### Try it
Every line of the records below from the line with "Previous Page" up to and including the line with "Brandywine Hundred County Library" must be reproduced exactly, and no line outside that range.

Collected data entries
:::

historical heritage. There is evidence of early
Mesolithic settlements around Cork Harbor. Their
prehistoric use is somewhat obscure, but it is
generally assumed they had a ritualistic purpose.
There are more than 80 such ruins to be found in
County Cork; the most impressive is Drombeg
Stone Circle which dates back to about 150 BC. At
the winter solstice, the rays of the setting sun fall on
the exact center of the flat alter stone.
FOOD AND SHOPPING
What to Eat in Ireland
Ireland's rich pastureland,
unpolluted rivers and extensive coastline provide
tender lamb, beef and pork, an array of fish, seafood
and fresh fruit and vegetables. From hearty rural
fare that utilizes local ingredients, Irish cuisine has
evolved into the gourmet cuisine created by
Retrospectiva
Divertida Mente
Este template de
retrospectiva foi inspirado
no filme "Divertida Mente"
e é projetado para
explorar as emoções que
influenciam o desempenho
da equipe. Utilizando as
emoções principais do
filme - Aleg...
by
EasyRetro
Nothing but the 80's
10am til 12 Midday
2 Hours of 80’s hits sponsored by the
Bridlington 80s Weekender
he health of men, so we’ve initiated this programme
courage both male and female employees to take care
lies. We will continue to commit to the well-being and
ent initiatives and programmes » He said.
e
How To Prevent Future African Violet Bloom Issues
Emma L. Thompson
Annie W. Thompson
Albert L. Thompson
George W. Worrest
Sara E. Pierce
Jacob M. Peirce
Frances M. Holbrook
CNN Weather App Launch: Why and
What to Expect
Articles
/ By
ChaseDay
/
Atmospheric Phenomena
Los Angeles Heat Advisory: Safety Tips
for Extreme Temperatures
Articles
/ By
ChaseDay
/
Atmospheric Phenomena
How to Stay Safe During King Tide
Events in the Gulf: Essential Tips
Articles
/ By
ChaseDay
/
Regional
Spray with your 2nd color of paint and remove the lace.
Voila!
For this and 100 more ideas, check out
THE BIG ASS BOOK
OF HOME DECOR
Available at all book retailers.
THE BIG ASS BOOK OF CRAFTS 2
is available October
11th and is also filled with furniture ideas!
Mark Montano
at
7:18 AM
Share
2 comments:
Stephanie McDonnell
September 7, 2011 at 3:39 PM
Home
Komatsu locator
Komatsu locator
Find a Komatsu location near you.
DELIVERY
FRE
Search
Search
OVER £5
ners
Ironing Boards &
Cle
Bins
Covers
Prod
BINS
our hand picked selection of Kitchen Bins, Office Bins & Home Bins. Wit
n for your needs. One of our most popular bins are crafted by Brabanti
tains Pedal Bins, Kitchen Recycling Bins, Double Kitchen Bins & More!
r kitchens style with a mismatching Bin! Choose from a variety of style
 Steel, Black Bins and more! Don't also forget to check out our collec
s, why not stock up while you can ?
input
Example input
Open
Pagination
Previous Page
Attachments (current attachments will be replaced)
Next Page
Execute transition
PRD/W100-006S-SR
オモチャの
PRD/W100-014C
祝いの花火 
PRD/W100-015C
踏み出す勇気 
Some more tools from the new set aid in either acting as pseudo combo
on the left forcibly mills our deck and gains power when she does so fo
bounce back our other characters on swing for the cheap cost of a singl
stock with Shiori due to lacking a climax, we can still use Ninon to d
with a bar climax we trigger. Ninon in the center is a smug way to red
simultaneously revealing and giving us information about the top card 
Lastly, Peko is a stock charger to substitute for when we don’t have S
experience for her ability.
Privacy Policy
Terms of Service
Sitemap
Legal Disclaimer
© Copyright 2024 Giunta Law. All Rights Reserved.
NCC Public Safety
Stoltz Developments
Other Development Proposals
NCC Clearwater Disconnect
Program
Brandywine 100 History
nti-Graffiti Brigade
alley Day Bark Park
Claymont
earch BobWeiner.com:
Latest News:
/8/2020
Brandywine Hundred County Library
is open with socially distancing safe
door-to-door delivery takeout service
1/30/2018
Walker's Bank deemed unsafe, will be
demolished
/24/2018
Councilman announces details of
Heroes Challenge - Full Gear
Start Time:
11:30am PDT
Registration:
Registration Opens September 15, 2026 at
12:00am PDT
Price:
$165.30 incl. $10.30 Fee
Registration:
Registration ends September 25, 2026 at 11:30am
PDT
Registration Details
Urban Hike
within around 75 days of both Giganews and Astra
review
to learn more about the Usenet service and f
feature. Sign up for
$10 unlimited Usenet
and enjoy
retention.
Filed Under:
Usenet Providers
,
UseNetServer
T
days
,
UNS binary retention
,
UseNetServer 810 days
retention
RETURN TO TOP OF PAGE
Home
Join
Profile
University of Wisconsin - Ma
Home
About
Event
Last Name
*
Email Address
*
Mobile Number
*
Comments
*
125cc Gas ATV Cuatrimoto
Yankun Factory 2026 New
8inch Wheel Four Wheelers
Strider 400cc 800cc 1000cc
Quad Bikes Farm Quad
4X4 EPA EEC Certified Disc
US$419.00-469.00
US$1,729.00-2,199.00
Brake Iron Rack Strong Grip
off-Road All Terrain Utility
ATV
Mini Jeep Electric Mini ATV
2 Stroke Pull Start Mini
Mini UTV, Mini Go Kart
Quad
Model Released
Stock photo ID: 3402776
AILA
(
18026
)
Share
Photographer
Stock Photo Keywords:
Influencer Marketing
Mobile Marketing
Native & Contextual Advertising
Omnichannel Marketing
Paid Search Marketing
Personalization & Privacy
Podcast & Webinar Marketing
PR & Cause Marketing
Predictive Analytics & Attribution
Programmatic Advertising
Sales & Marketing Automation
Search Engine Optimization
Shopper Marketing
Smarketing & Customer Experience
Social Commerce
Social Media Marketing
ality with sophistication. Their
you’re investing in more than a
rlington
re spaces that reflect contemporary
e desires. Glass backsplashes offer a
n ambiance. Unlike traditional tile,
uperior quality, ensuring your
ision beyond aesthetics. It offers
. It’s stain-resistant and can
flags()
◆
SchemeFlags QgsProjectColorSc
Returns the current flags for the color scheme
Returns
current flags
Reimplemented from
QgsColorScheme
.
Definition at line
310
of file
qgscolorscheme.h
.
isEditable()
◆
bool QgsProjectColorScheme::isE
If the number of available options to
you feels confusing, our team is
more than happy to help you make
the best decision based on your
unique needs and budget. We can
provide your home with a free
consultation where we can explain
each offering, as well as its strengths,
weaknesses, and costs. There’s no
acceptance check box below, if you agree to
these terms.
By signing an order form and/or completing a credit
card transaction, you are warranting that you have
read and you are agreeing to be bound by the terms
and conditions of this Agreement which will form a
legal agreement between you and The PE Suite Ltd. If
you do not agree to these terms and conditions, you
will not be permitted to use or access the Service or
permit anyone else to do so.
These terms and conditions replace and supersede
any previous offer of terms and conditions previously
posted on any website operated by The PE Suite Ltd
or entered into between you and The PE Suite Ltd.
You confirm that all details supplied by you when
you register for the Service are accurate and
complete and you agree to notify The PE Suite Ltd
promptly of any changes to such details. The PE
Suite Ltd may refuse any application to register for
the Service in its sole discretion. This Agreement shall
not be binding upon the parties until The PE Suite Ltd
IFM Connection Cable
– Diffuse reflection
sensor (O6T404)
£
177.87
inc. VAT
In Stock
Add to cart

:::

### Problem solution
Previous Page
Attachments (current attachments will be replaced)
Next Page
Execute transition
PRD/W100-006S-SR
オモチャの
PRD/W100-014C
祝いの花火 
PRD/W100-015C
踏み出す勇気 
Some more tools from the new set aid in either acting as pseudo combo
on the left forcibly mills our deck and gains power when she does so fo
bounce back our other characters on swing for the cheap cost of a singl
stock with Shiori due to lacking a climax, we can still use Ninon to d
with a bar climax we trigger. Ninon in the center is a smug way to red
simultaneously revealing and giving us information about the top card 
Lastly, Peko is a stock charger to substitute for when we don’t have S
experience for her ability.
Privacy Policy
Terms of Service
Sitemap
Legal Disclaimer
© Copyright 2024 Giunta Law. All Rights Reserved.
NCC Public Safety
Stoltz Developments
Other Development Proposals
NCC Clearwater Disconnect
Program
Brandywine 100 History
nti-Graffiti Brigade
alley Day Bark Park
Claymont
earch BobWeiner.com:
Latest News:
/8/2020
Brandywine Hundred County Library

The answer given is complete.